Quote (thesnipa @ Aug 23 2016 01:46pm)
water molecules don't scale down, which is im assuming what he means.
I mean its nonsense but the ship/pool scale doesn't really effect what he's saying I don't think, keep in mind i have no idea what he's talking about.
Basically he is saying that water vapor coming off the ocean refracts light and makes it look like the water is higher, covering the bottom of the ship. It's not an effect of a curved globe, it's an effect of the water acting like a lens.
It's total bullshit, and just shows he doesn't know how a lens works, but he tends to back off after I give him a simple experiment to disprove what he says. Last time he told me that it was caused by the binocular lenses apparently raising the water. I told him to go out on a blacktop with a basketball and test, so since he isn't going to actually take the time to do anything to confirm or refute his idea he dropped it like a hot potato.
Quote (card_sultan @ Aug 23 2016 01:48pm)

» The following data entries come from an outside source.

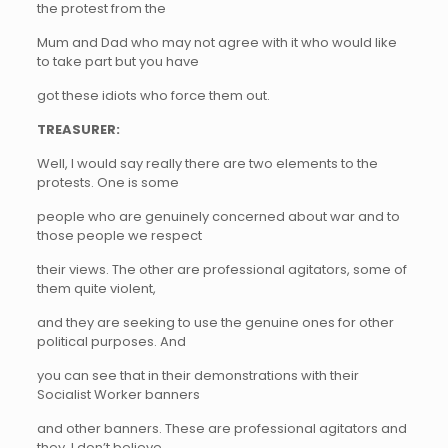
the protest from the
Mum and Dad who may not agree with it who would like
to take part but you have
got these idiots who force them out.
TREASURER:
Well, I would say really there are two elements to the
protests. One is some
people who are genuinely concerned about war and to
those people we respect
their views. The other are professional agitators, some of
them quite violent,
and they are seeking to use the genuine ones for other
political purposes. And
you can see that in their demonstrations with their
Socialist Worker banners
and other banners. These are professional agitators and
they, I don’t believe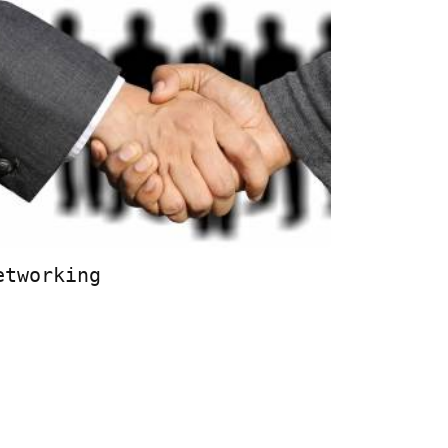
etworking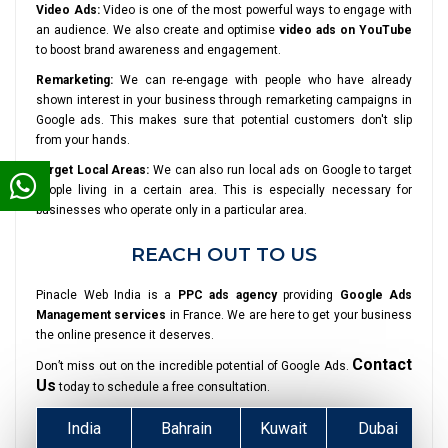
Video Ads:
Video is one of the most powerful ways to engage with
an audience. We also create and optimise
video ads on YouTube
to boost brand awareness and engagement.
Remarketing:
We can re-engage with people who have already
shown interest in your business through remarketing campaigns in
Google ads. This makes sure that potential customers don't slip
from your hands.
Target Local Areas:
We can also run local ads on Google to target
people living in a certain area. This is especially necessary for
businesses who operate only in a particular area.
REACH OUT TO US
Pinacle Web India is a
PPC ads agency
providing
Google Ads
Management services
in France. We are here to get your business
the online presence it deserves.
Contact
Don’t miss out on the incredible potential of Google Ads.
Us
today to schedule a free consultation.
India
Bahrain
Kuwait
Dubai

No, because the refraction over a body of water is the result of the cummulative effect of that refraction, its like try to see through fog, is your vision the same seeing through 164 feet of fog and seeing through 20,000 feet of fog?
Except refraction is nothing like fog.
If you're saying that the water vapor coming off the ocean creates a fog that obscures the bottom of the ship then you're just wrong. You can get a telescope or binoculars and see waves obscuring the bottom of the ship higher and higher as it goes out, not some kind of dense fog.